JPEW: we do, but just “BSD”, by itself, is not a valid spdx license
string. so i’ve gone in and changed a bunch of recipes where it was
obvious that it was a BSD 2/3/4 clause. there is support in spdx for
including your own custom licenses, but i don’t have that in yet. we
could pull the generic license text from the paths that we have, so for
any license string that we don’t recognize as spdx we could go and put
our own. but i don’t have the working yet; the code to find a generic
licence file is… “intense” so i wasn’t up for dissecting it
right now. so for now it just adds a placeholder license and issues a
warning. but the vast majority of them are the “BSD” thing needing
to specify the 2/3/4 clause. other than that i think it’s ready to go.
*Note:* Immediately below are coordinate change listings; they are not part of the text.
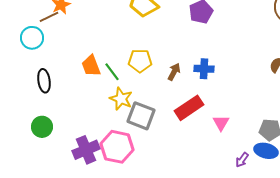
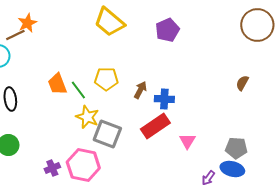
blue cross: (204, 69) -> (164, 99), moved
purple cross: (86, 150) -> (52, 168), size x0.6

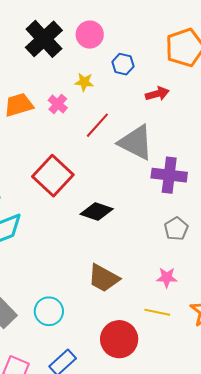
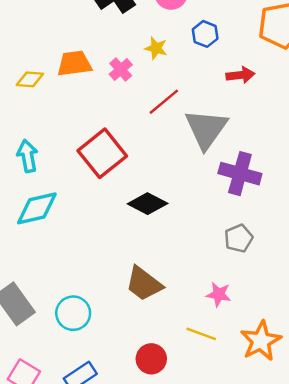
gray triangle: (136, 142) -> (206, 129), turned 30
red circle: (119, 339) -> (151, 359), size x0.7

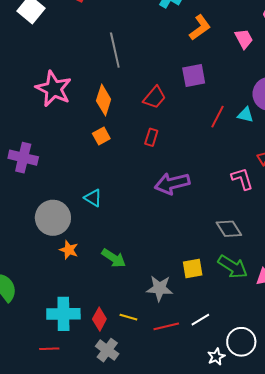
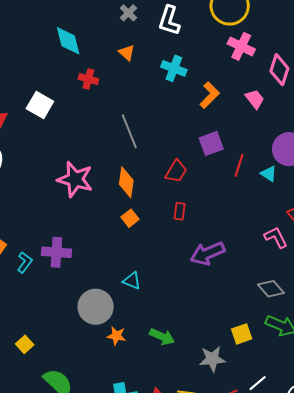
cyan triangle: (245, 115) -> (269, 174), turned 30
red line: (217, 117) -> (239, 165), moved

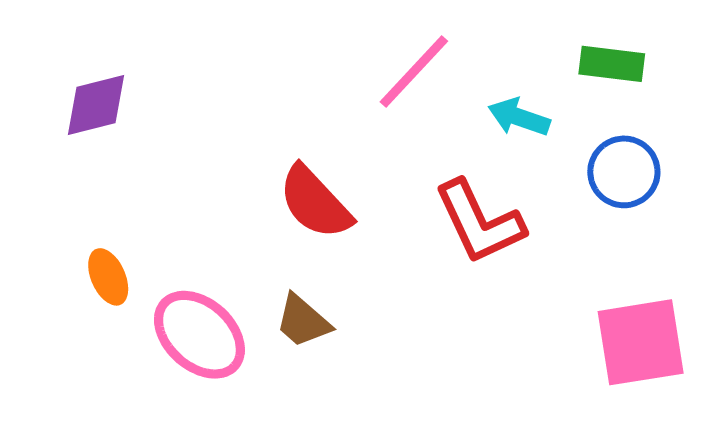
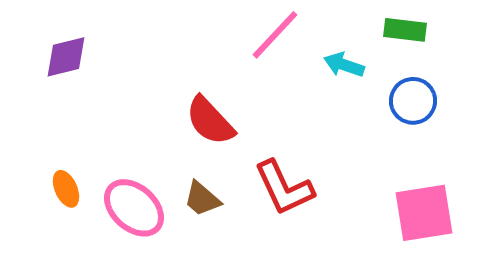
red L-shape: (479, 222) -> (284, 188), moved
orange ellipse: (108, 277) -> (66, 189), moved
unfortunately, until they’re all fixed we’ll get warnings on the AB,
but we could put it in and maybe not turn it on
RP: or we could just test a smaller subset
JPEW: i’m just only doing core-image-minimal and core-image-base now
RP: oh
JPEW: if you did world i think you’d get, thousands of errors 
Saul: i’ve been playing with world builds and meta-openembedded as well;
there’s a lot of issues
JPEW: like i said, we could just include the generic license text, but those
BSD ones are almost assuredly wrong because they’re not going to match
the generic BSD license we have
Ross: the generic one we ship is 3-clause so we could just tell it that
“BSD” means 3-clause?
JPEW: from what i’ve seen that’s not correct often enough
Ross: okay… and we are trying to generate correct data
JPEW: in the long run we should eliminate the bare BSD license. we should just
force people to specify the clause correctly. there are also a bunch of
one-off licensing things, not sure what to do about that
RP: there was an effort a while back to get rid of the generic BSD stuff, and
that went so far but it sounds like it hasn’t gone far enough. we should
go through and we should rationalize those. in spdx i think there’s a
way to do an external license? an additional license that is not spdx?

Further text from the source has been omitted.